* **Material for this task**:
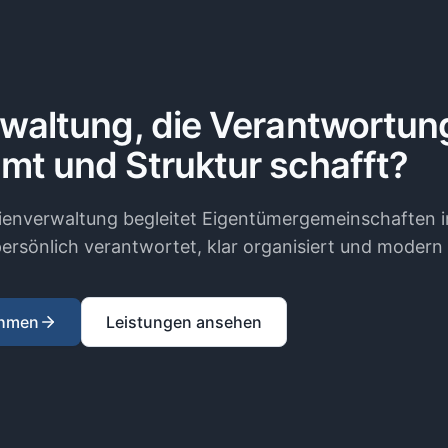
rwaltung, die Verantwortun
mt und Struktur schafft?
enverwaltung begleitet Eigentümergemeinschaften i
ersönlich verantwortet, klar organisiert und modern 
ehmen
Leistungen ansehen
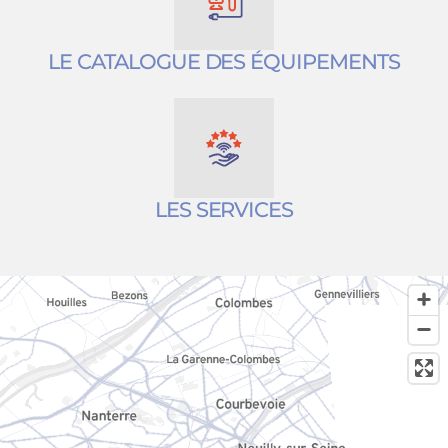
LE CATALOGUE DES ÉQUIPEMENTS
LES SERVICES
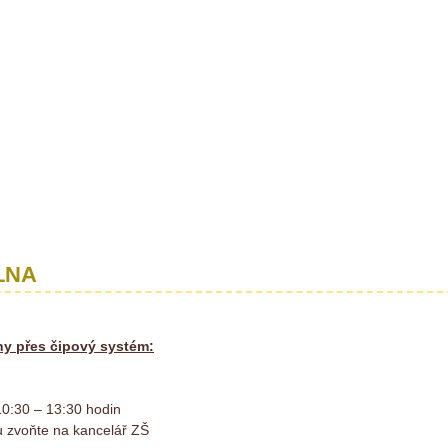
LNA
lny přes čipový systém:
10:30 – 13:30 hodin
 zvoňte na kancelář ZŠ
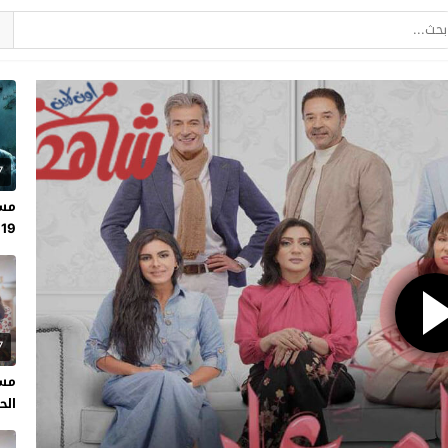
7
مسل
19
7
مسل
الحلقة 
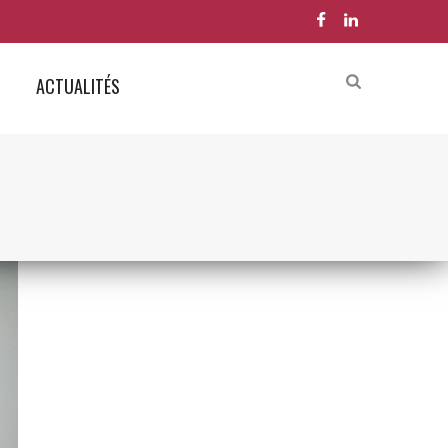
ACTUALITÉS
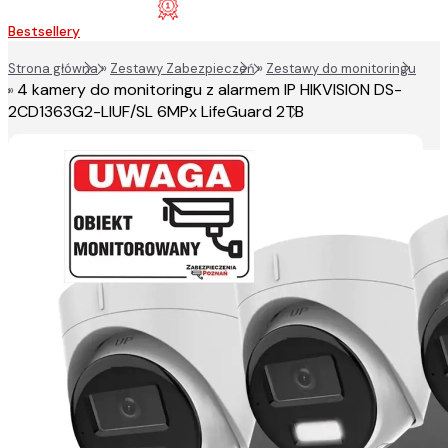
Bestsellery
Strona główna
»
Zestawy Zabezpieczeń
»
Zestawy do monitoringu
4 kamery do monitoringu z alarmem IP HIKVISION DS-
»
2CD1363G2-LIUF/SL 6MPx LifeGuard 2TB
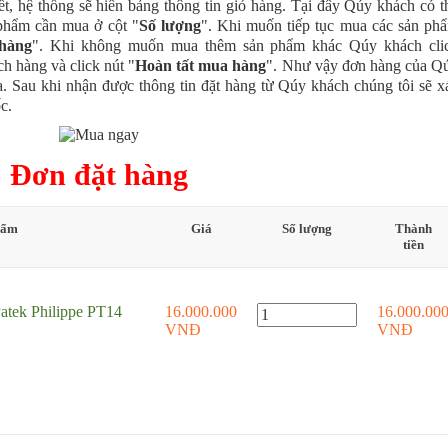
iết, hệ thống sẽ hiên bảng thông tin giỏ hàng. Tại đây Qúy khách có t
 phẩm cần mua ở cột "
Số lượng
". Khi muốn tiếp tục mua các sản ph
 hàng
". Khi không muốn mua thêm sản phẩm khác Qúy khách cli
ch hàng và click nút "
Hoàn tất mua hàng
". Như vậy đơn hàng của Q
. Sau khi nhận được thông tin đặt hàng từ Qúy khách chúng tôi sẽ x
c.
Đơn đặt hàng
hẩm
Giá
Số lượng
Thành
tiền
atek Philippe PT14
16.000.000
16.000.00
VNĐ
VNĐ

* **Exercise**:
Give back each line above verbatim, dropping every picture.

* **Task result**:
rwaltung, die Verantwortun
mt und Struktur schafft?
enverwaltung begleitet Eigentümergemeinschaften i
ersönlich verantwortet, klar organisiert und modern 
ehmen
Leistungen ansehen
LE CATALOGUE DES ÉQUIPEMENTS
LES SERVICES
LNA
lny přes čipový systém:
10:30 – 13:30 hodin
 zvoňte na kancelář ZŠ
7
مسل
19
7
مسل
الحلقة 
ACTUALITÉS
Bestsellery
Strona główna
»
Zestawy Zabezpieczeń
»
Zestawy do monitoringu
4 kamery do monitoringu z alarmem IP HIKVISION DS-
»
2CD1363G2-LIUF/SL 6MPx LifeGuard 2TB
iết, hệ thống sẽ hiên bảng thông tin giỏ hàng. Tại đây Qúy khách có t
 phẩm cần mua ở cột "
Số lượng
". Khi muốn tiếp tục mua các sản ph
 hàng
". Khi không muốn mua thêm sản phẩm khác Qúy khách cli
ch hàng và click nút "
Hoàn tất mua hàng
". Như vậy đơn hàng của Q
. Sau khi nhận được thông tin đặt hàng từ Qúy khách chúng tôi sẽ x
c.
Đơn đặt hàng
hẩm
Giá
Số lượng
Thành
tiền
atek Philippe PT14
16.000.000
16.000.00
VNĐ
VNĐ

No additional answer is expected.